In the Roll Back Disk dialog, select the confirmation checkbox acknowledging that data after the snapshot creation time will be cleared, and then click Confirm.
What to do next
After a rollback, the disk reverts to the exact state captured in the snapshot. Be aware of the following impacts:
System disk rollback: host configuration reset
After a rollback, all data that was added, removed, or modified since the snapshot was created is lost. This includes host configuration settings such as the hostname, SSH settings, passwords, network settings, system software repository settings, and clock source. These settings revert to the state they were in when the snapshot was created. You must reconfigure them based on your business requirements.
Note
Rolling back the system disk of an ECS instance does not affect the current SSH key pair, username, or password. You can continue to use them to log on to the instance after the rollback.

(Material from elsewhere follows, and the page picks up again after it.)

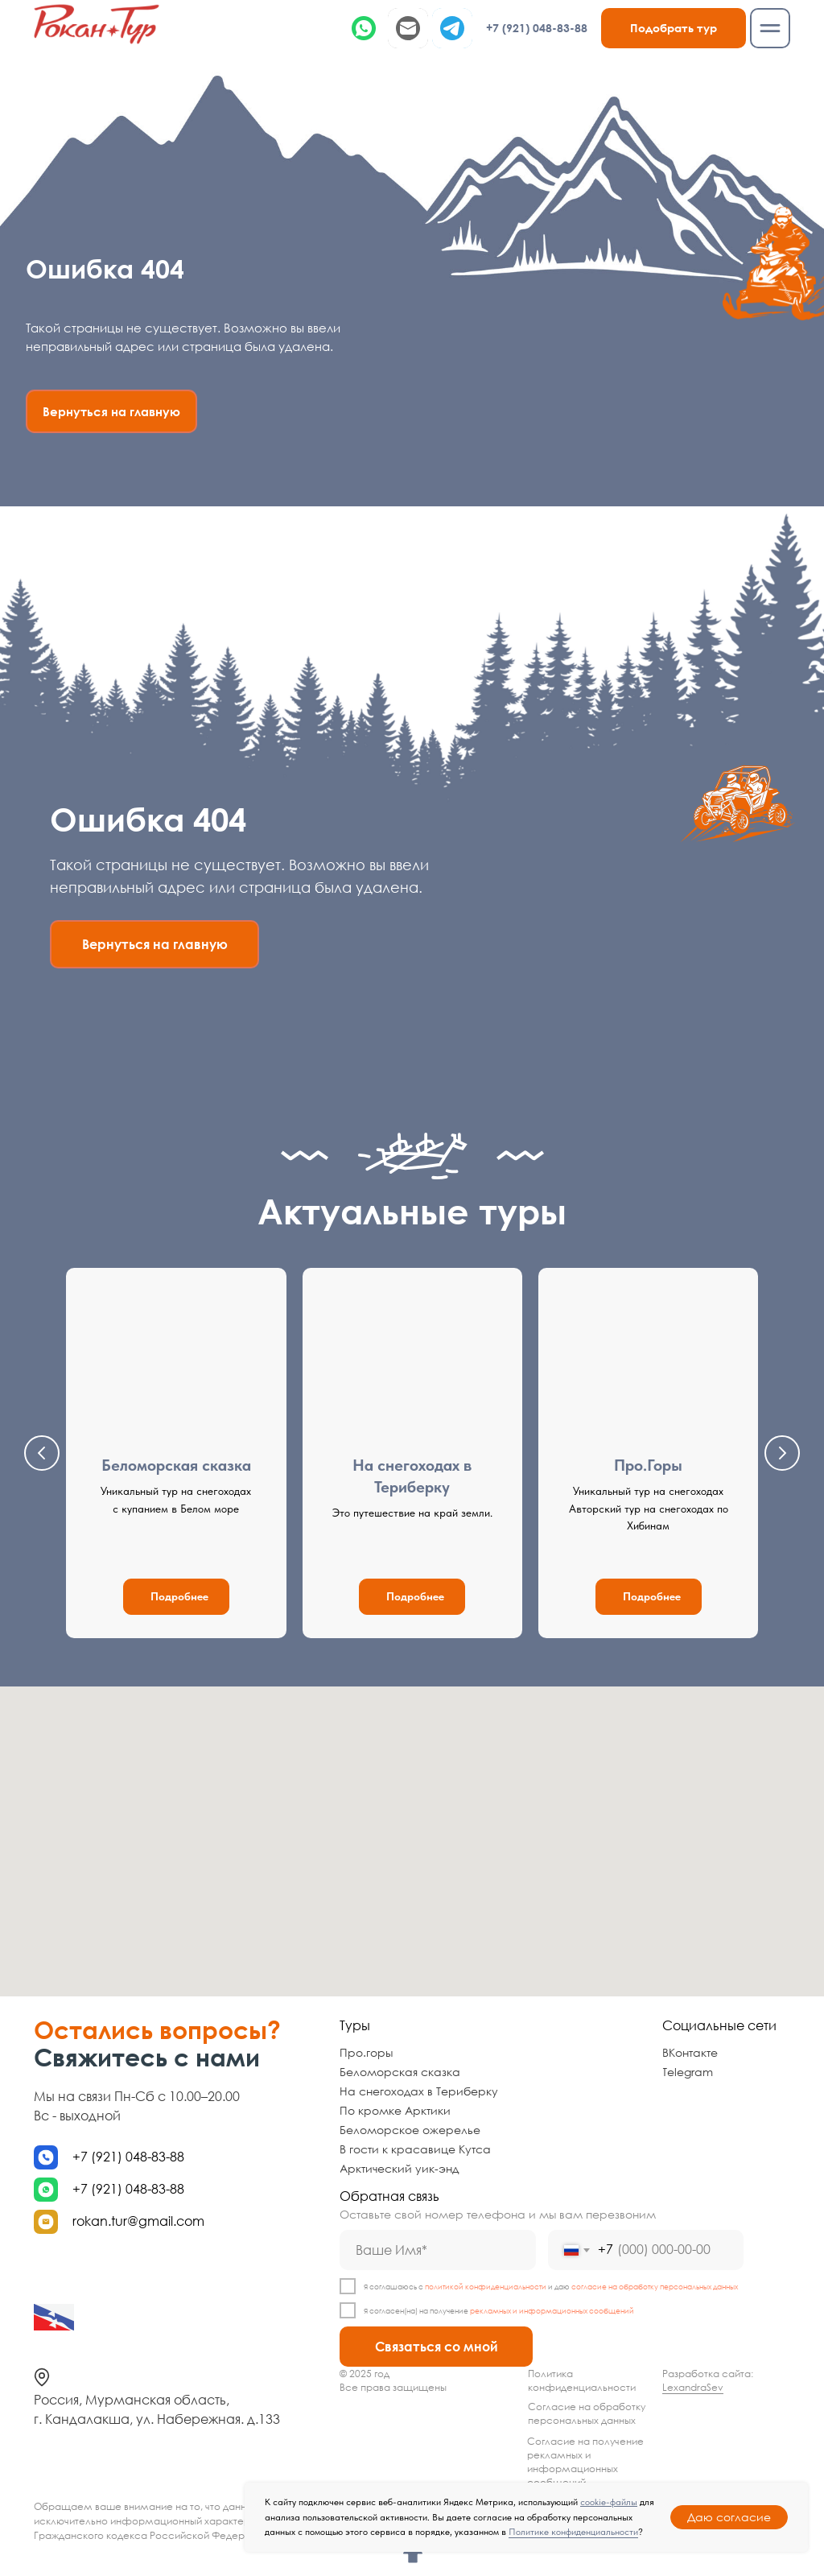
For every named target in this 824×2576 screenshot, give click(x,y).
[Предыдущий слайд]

Data disk rollback: disk size may revert
If you resized a data disk after creating the snapshot and then use that snapshot to roll back the disk, the disk reverts to its original size at the time of the snapshot. The additional disk space is lost. To restore the disk to the expanded size, log on to the ECS instance and resize the disk again:
Linux instance: Extend the partitions and file systems of disks on a Linux instance
Windows instance: Extend the partitions and file systems of disks on a Windows instance
FAQ
How do I restore a specific file or folder without rolling back the entire disk?
Disk rollback restores the entire disk -- there is no option to recover individual files. To restore specific files from a Windows D drive (or any data disk), use a temporary disk instead:
Create a temporary pay-as-you-go disk from the snapshot. See Create a data disk from a snapshot.
Attach the disk to an ECS instance. See Attach a data disk.
Bring the disk Online.
Copy the specific files or folders to the original disk.
Detach and release the temporary disk. See Detach a data disk and Release a disk.